● **GOAL OF THE EXERCISE**: Within the records below is a range that opens at the line with "Morning Devotion 晨更" and closes at the line with "12-10-2013 晨更分享 (路4:16-30)". Return that range word for word, both ends included, and only that range.
MATERIAL PROVIDED below:
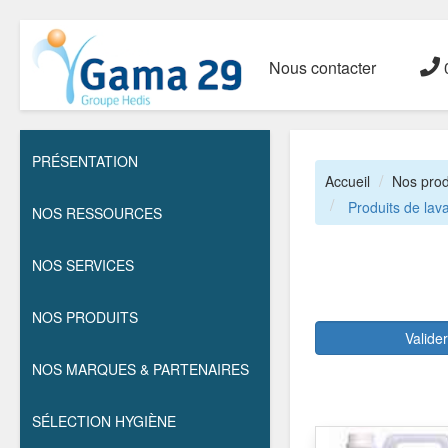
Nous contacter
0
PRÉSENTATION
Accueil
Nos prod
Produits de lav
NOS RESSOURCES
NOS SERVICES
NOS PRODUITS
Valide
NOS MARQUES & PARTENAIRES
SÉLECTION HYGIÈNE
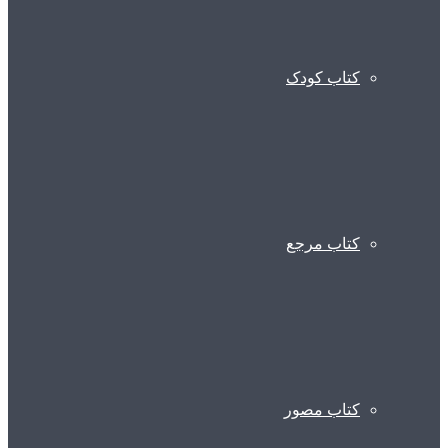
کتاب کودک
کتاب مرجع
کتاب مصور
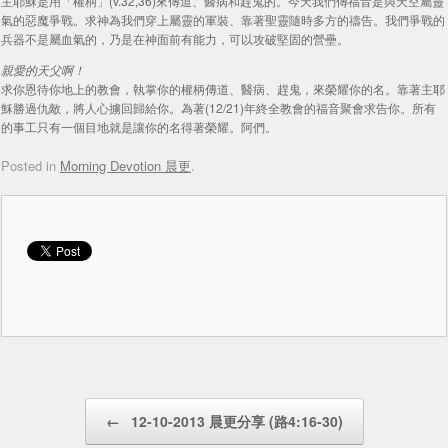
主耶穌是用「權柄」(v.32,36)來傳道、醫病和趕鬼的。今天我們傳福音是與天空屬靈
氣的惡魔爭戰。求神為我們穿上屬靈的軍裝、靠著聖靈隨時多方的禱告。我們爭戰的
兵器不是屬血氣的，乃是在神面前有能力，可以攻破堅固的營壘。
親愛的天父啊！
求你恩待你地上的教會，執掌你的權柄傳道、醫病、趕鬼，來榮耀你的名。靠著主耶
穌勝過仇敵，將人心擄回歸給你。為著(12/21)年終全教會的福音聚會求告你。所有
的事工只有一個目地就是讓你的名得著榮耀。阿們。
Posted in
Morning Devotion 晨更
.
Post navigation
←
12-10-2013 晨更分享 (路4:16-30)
End of MATERIAL PROVIDED.
MATERIAL PROVIDED below:
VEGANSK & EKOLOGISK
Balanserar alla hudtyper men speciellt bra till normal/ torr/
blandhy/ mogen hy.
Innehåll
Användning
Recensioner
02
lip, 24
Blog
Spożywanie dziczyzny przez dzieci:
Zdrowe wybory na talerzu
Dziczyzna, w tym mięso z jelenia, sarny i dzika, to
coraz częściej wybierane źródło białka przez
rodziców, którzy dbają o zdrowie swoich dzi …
End of MATERIAL PROVIDED.
MATERIAL PROVIDED below:
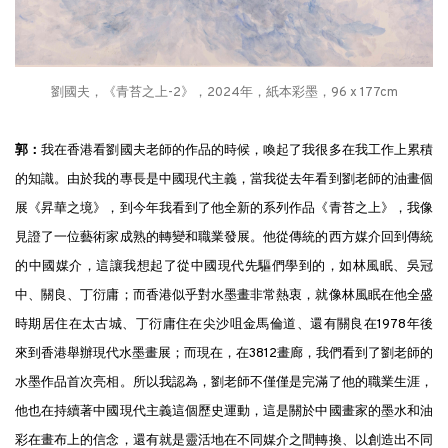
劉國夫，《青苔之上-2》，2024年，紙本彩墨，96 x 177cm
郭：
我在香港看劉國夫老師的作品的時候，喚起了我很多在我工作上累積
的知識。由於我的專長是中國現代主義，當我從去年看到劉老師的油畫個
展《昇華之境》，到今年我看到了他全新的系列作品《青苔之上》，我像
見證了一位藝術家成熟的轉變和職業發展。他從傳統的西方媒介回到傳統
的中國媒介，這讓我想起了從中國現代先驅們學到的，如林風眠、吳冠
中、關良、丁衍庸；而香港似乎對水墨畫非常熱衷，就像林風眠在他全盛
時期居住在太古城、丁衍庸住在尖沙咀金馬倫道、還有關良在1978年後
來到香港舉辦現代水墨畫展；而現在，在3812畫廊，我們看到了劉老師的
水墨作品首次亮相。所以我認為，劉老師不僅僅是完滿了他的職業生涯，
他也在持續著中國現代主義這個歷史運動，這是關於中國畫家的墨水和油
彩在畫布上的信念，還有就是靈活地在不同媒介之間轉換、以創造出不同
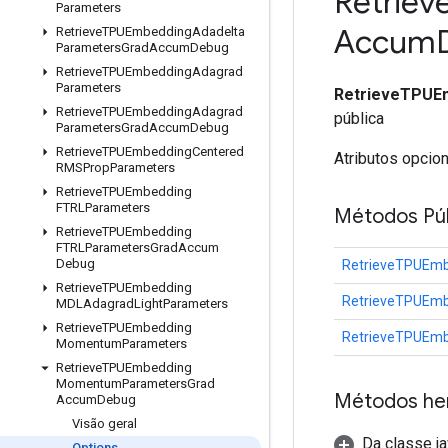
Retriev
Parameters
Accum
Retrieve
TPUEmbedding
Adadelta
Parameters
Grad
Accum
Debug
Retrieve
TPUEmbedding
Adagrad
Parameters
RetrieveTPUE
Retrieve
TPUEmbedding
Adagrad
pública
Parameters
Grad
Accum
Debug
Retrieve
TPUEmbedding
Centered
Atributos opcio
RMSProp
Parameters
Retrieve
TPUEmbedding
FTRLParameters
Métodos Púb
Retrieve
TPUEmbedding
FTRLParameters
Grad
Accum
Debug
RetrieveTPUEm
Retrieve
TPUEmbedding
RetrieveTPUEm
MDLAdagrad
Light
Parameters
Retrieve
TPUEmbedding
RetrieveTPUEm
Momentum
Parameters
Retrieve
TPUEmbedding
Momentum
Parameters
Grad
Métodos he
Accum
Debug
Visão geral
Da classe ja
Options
End of MATERIAL PROVIDED.
● **WRITTEN SOLUTION**:
Morning Devotion 晨更
.
Post navigation
←
12-10-2013 晨更分享 (路4:16-30)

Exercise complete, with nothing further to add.